By Abujah Racheal
Dr Adaeze Oreh, a family physician with the Federal Ministry of Health has called for cheaper health scheme for women and girls in the country.
News Agency of Nigeria (NAN) reports that Oreh made the call at an event hosted by Devex and Pathfinder in the ongoing 74th United Nations General Assembly.
She said health expenses are driving families, especially women deeper into poverty, making them unable to seek proper healthcare in the country.
“Currently, healthcare in Nigeria is neither equitably accessible nor affordable for the majority of women.
“Efforts to increase social health insurance coverage via state health insurance and community-based health insurance schemes have been adopted in several states.
“It needs to be intensified across board and zealously implemented in order to ensure healthy lives and well-being of our population,” she said.
Oreh also addressed the state of maternal mortality rate, child marriage, female genital mutilation and lack of protection from rape and sexual abuse.
She said, “Females account for approximately 49 per cent of Nigeria’s population of over 200 million.
“This means that ignoring the sexual and reproductive health and rights of this key population is counter-productive to the achievement of universal health coverage.
“Only 16 percent of Nigerian women of reproductive age have access to and actually use family planning and contraceptives.
“That is four out of every five Nigerian women who are unable to medically prevent pregnancies which leaves them susceptible to complications and increased risk of death from pregnancy and childbirth,” Oreh said.
She added that with these pressing issues, it was important for government to set up health structures that would increase the health security of citizens.
“In order to build universal health coverage in Nigeria, Africa and across the world, it is our collective responsibility to ensure that each and every citizen is factored into the design.
“It should also influence the implementation of our healthcare delivery systems.
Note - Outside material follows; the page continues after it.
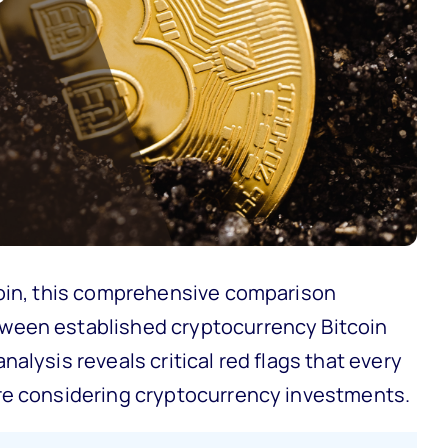
Coin, this comprehensive comparison
ween established cryptocurrency Bitcoin
alysis reveals critical red flags that every
re considering cryptocurrency investments.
Our health systems must be human-centred in both design and delivery.
“Publicly-financed healthcare services must be available to all regardless of ability to pay, thus ensuring the protection of the poorest and those most vulnerable to illness and disease.
“No age, gender or disease area can be left out – neither maternal and child health, sexual and reproductive health, geriatric health, mental health nor eye health.
“Only then can the health and well-being of the most vulnerable and often excluded in society be assured.
“Only then do we have the chance at true lasting economic viability and sustainability.
“Only then could we truly say that we are working towards leaving no one behind,” Oreh said.